EXERCISE INSTRUCTIONS: What the task requires is an exact printout of the listing below, pictures excluded.

[Opening EXTRACTED INFORMATION section]

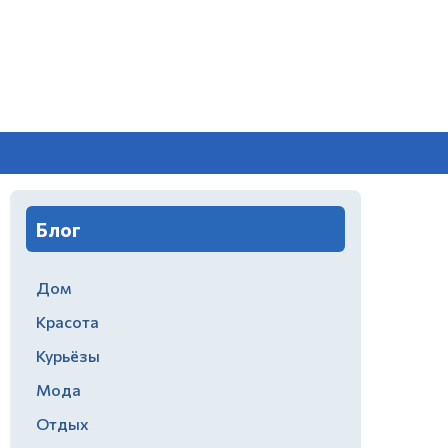
Блог
Дом
Красота
Курьёзы
Мода
Отдых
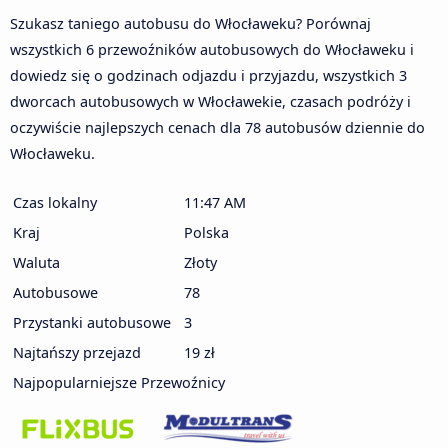
Szukasz taniego autobusu do Włocławeku? Porównaj
wszystkich 6 przewoźników autobusowych do Włocławeku i
dowiedz się o godzinach odjazdu i przyjazdu, wszystkich 3
dworcach autobusowych w Włocławekie, czasach podróży i
oczywiście najlepszych cenach dla 78 autobusów dziennie do
Włocławeku.
Czas lokalny
11:47 AM
Kraj
Polska
Waluta
Złoty
Autobusowe
78
Przystanki autobusowe
3
Najtańszy przejazd
19 zł
Najpopularniejsze Przewoźnicy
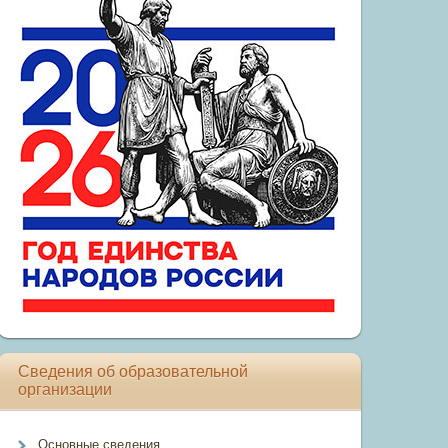
Сведения об образовательной
организации
Основные сведения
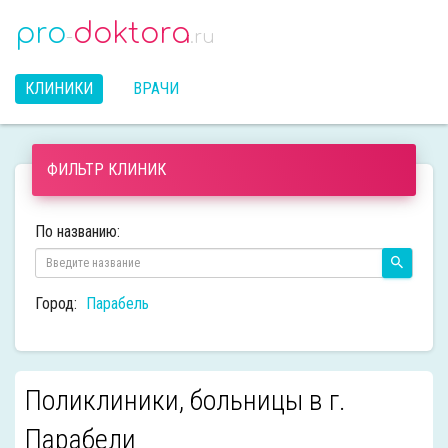
pro
doktora
-
.ru
КЛИНИКИ
ВРАЧИ
ФИЛЬТР КЛИНИК
По названию:
Город:
Парабель
Поликлиники, больницы в г.
Парабели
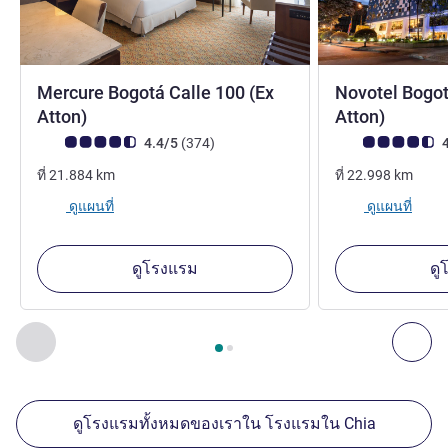
Mercure Bogotá Calle 100 (Ex
Novotel Bogot
4 ดาว
4 ดาว
Atton)
Atton)
คะแนนความคิดเห็นจากแขก (เรทติ้งบน ALL)
รีวิว รายการ
คะแนนความคิดเห็
4.4/5
(374
)
4
ที่
21.884
km
ที่
22.998
km
ดูแผนที่
ดูแผนที่
ดูโรงแรม
ดู
หน้า
1
จาก
2
, สถานประกอบการอื่นของเราที่อยู่ใกล้เคียง 1 :, ส
ก่อนหน้า - สถานประกอบการอื่นของเราที่อยู่ใกล้เคียง
ถัด
ดูโรงแรมทั้งหมดของเราใน โรงแรมใน Chia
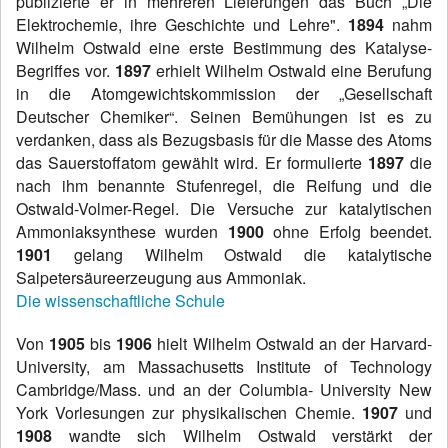
publizierte er in mehreren Lieferungen das Buch „Die
Elektrochemie, ihre Geschichte und Lehre".
1894
nahm
Wilhelm Ostwald eine erste Bestimmung des Katalyse-
Begriffes vor.
1897
erhielt Wilhelm Ostwald eine Berufung
in die Atomgewichtskommission der „Gesellschaft
Deutscher Chemiker“. Seinen Bemühungen ist es zu
verdanken, dass als Bezugsbasis für die Masse des Atoms
das Sauerstoffatom gewählt wird.
Er formulierte
1897
die
nach ihm benannte Stufenregel, die Reifung und die
Ostwald-Volmer-Regel. Die Versuche zur katalytischen
Ammoniaksynthese wurden
1900
ohne Erfolg beendet.
1901
gelang Wilhelm Ostwald die katalytische
Salpetersäureerzeugung aus Ammoniak.
Die wissenschaftliche Schule
Von
1905
bis
1906
hielt Wilhelm Ostwald an der Harvard-
University, am Massachusetts Institute of Technology
Cambridge/Mass. und an der Columbia- University New
York Vorlesungen zur physikalischen Chemie.
1907
und
1908
wandte sich Wilhelm Ostwald verstärkt der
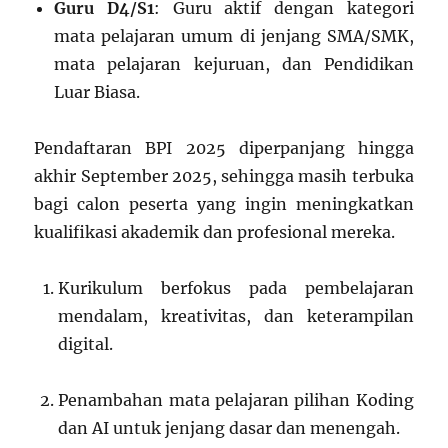
Guru D4/S1
: Guru aktif dengan kategori
mata pelajaran umum di jenjang SMA/SMK,
mata pelajaran kejuruan, dan Pendidikan
Luar Biasa.
Pendaftaran BPI 2025 diperpanjang hingga
akhir September 2025, sehingga masih terbuka
bagi calon peserta yang ingin meningkatkan
kualifikasi akademik dan profesional mereka.
Kurikulum berfokus pada pembelajaran
mendalam, kreativitas, dan keterampilan
digital.
Penambahan mata pelajaran pilihan Koding
dan AI untuk jenjang dasar dan menengah.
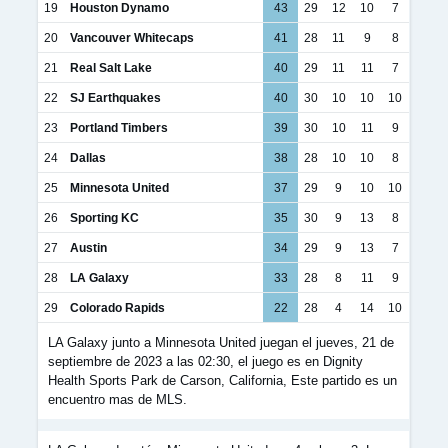
19
Houston Dynamo
43
29
12
10
7
20
Vancouver Whitecaps
41
28
11
9
8
21
Real Salt Lake
40
29
11
11
7
22
SJ Earthquakes
40
30
10
10
10
23
Portland Timbers
39
30
10
11
9
24
Dallas
38
28
10
10
8
25
Minnesota United
37
29
9
10
10
26
Sporting KC
35
30
9
13
8
27
Austin
34
29
9
13
7
28
LA Galaxy
33
28
8
11
9
29
Colorado Rapids
22
28
4
14
10
LA Galaxy junto a Minnesota United juegan el jueves, 21 de
septiembre de 2023 a las 02:30, el juego es en Dignity
Health Sports Park de Carson, California, Este partido es un
encuentro mas de MLS.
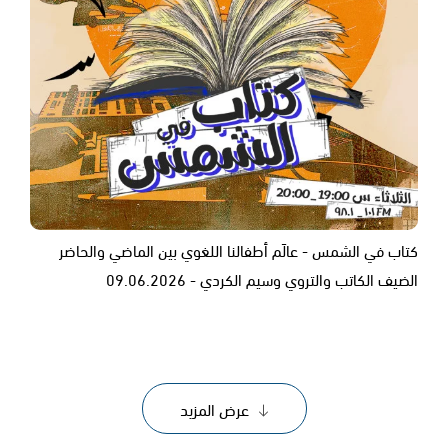
كتاب في الشمس - عالَم أطفالنا اللغوي بين الماضي والحاضر
الضيف الكاتب والتروي وسيم الكردي - ‎09.06.2026
عرض المزيد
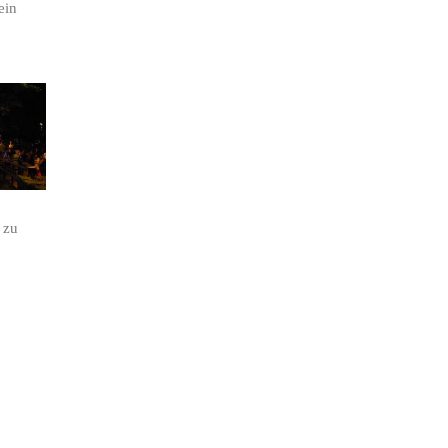
ein
e zu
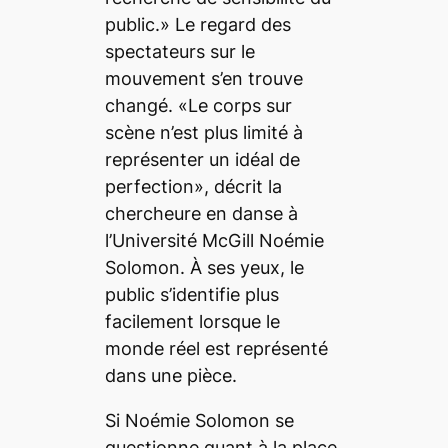
public.» Le regard des
spectateurs sur le
mouvement s’en trouve
changé. «Le corps sur
scène n’est plus limité à
représenter un idéal de
perfection», décrit la
chercheure en danse à
l’Université McGill Noémie
Solomon. À ses yeux, le
public s’identifie plus
facilement lorsque le
monde réel est représenté
dans une pièce.
Si Noémie Solomon se
questionne quant à la place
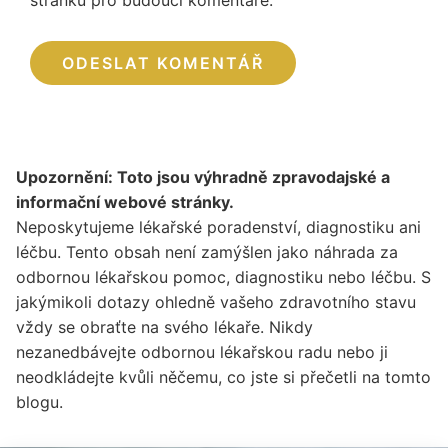
Upozornění: Toto jsou výhradně zpravodajské a
informační webové stránky.
Neposkytujeme lékařské poradenství, diagnostiku ani
léčbu. Tento obsah není zamýšlen jako náhrada za
odbornou lékařskou pomoc, diagnostiku nebo léčbu. S
jakýmikoli dotazy ohledně vašeho zdravotního stavu
vždy se obraťte na svého lékaře. Nikdy
nezanedbávejte odbornou lékařskou radu nebo ji
neodkládejte kvůli něčemu, co jste si přečetli na tomto
blogu.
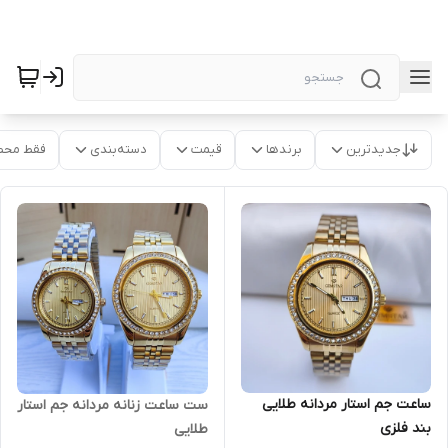
جدیدترین
برندها
قیمت
دسته‌بندی
فقط محص
ساعت جم استار مردانه طلایی
ست ساعت زنانه مردانه جم استار
بند فلزی
طلایی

[Closing EXTRACTED INFORMATION section]

WRITTEN RESPONSE:
Блог
Дом
Красота
Курьёзы
Мода
Отдых
Szukasz taniego autobusu do Włocławeku? Porównaj
wszystkich 6 przewoźników autobusowych do Włocławeku i
dowiedz się o godzinach odjazdu i przyjazdu, wszystkich 3
dworcach autobusowych w Włocławekie, czasach podróży i
oczywiście najlepszych cenach dla 78 autobusów dziennie do
Włocławeku.
Czas lokalny
11:47 AM
Kraj
Polska
Waluta
Złoty
Autobusowe
78
Przystanki autobusowe
3
Najtańszy przejazd
19 zł
Najpopularniejsze Przewoźnicy
Сведения об образовательной
организации
Основные сведения
pro
doktora
-
.ru
КЛИНИКИ
ВРАЧИ
ФИЛЬТР КЛИНИК
По названию:
Город:
Парабель
Поликлиники, больницы в г.
Парабели
Mercure Bogotá Calle 100 (Ex
Novotel Bogot
4 ดาว
4 ดาว
Atton)
Atton)
คะแนนความคิดเห็นจากแขก (เรทติ้งบน ALL)
รีวิว รายการ
คะแนนความคิดเห็
4.4/5
(374
)
4
ที่
21.884
km
ที่
22.998
km
ดูแผนที่
ดูแผนที่
ดูโรงแรม
ดู
หน้า
1
จาก
2
, สถานประกอบการอื่นของเราที่อยู่ใกล้เคียง 1 :, ส
ก่อนหน้า - สถานประกอบการอื่นของเราที่อยู่ใกล้เคียง
ถัด
ดูโรงแรมทั้งหมดของเราใน โรงแรมใน Chia
publizierte er in mehreren Lieferungen das Buch „Die
Elektrochemie, ihre Geschichte und Lehre".
1894
nahm
Wilhelm Ostwald eine erste Bestimmung des Katalyse-
Begriffes vor.
1897
erhielt Wilhelm Ostwald eine Berufung
in die Atomgewichtskommission der „Gesellschaft
Deutscher Chemiker“. Seinen Bemühungen ist es zu
verdanken, dass als Bezugsbasis für die Masse des Atoms
das Sauerstoffatom gewählt wird.
Er formulierte
1897
die
nach ihm benannte Stufenregel, die Reifung und die
Ostwald-Volmer-Regel. Die Versuche zur katalytischen
Ammoniaksynthese wurden
1900
ohne Erfolg beendet.
1901
gelang Wilhelm Ostwald die katalytische
Salpetersäureerzeugung aus Ammoniak.
Die wissenschaftliche Schule
Von
1905
bis
1906
hielt Wilhelm Ostwald an der Harvard-
University, am Massachusetts Institute of Technology
Cambridge/Mass. und an der Columbia- University New
York Vorlesungen zur physikalischen Chemie.
1907
und
1908
wandte sich Wilhelm Ostwald verstärkt der
Guru D4/S1
: Guru aktif dengan kategori
mata pelajaran umum di jenjang SMA/SMK,
mata pelajaran kejuruan, dan Pendidikan
Luar Biasa.
Pendaftaran BPI 2025 diperpanjang hingga
akhir September 2025, sehingga masih terbuka
bagi calon peserta yang ingin meningkatkan
kualifikasi akademik dan profesional mereka.
Kurikulum berfokus pada pembelajaran
mendalam, kreativitas, dan keterampilan
digital.
Penambahan mata pelajaran pilihan Koding
dan AI untuk jenjang dasar dan menengah.
19
Houston Dynamo
43
29
12
10
7
20
Vancouver Whitecaps
41
28
11
9
8
21
Real Salt Lake
40
29
11
11
7
22
SJ Earthquakes
40
30
10
10
10
23
Portland Timbers
39
30
10
11
9
24
Dallas
38
28
10
10
8
25
Minnesota United
37
29
9
10
10
26
Sporting KC
35
30
9
13
8
27
Austin
34
29
9
13
7
28
LA Galaxy
33
28
8
11
9
29
Colorado Rapids
22
28
4
14
10
LA Galaxy junto a Minnesota United juegan el jueves, 21 de
septiembre de 2023 a las 02:30, el juego es en Dignity
Health Sports Park de Carson, California, Este partido es un
encuentro mas de MLS.
كتاب في الشمس - عالَم أطفالنا اللغوي بين الماضي والحاضر
الضيف الكاتب والتروي وسيم الكردي - ‎09.06.2026
عرض المزيد
ein
e zu
public.» Le regard des
spectateurs sur le
mouvement s’en trouve
changé. «Le corps sur
scène n’est plus limité à
représenter un idéal de
perfection», décrit la
chercheure en danse à
l’Université McGill Noémie
Solomon. À ses yeux, le
public s’identifie plus
facilement lorsque le
monde réel est représenté
dans une pièce.
Si Noémie Solomon se
questionne quant à la place
Upozornění: Toto jsou výhradně zpravodajské a
informační webové stránky.
Neposkytujeme lékařské poradenství, diagnostiku ani
léčbu. Tento obsah není zamýšlen jako náhrada za
odbornou lékařskou pomoc, diagnostiku nebo léčbu. S
jakýmikoli dotazy ohledně vašeho zdravotního stavu
vždy se obraťte na svého lékaře. Nikdy
nezanedbávejte odbornou lékařskou radu nebo ji
neodkládejte kvůli něčemu, co jste si přečetli na tomto
blogu.
جدیدترین
برندها
قیمت
دسته‌بندی
فقط محص
ساعت جم استار مردانه طلایی
ست ساعت زنانه مردانه جم استار
بند فلزی
طلایی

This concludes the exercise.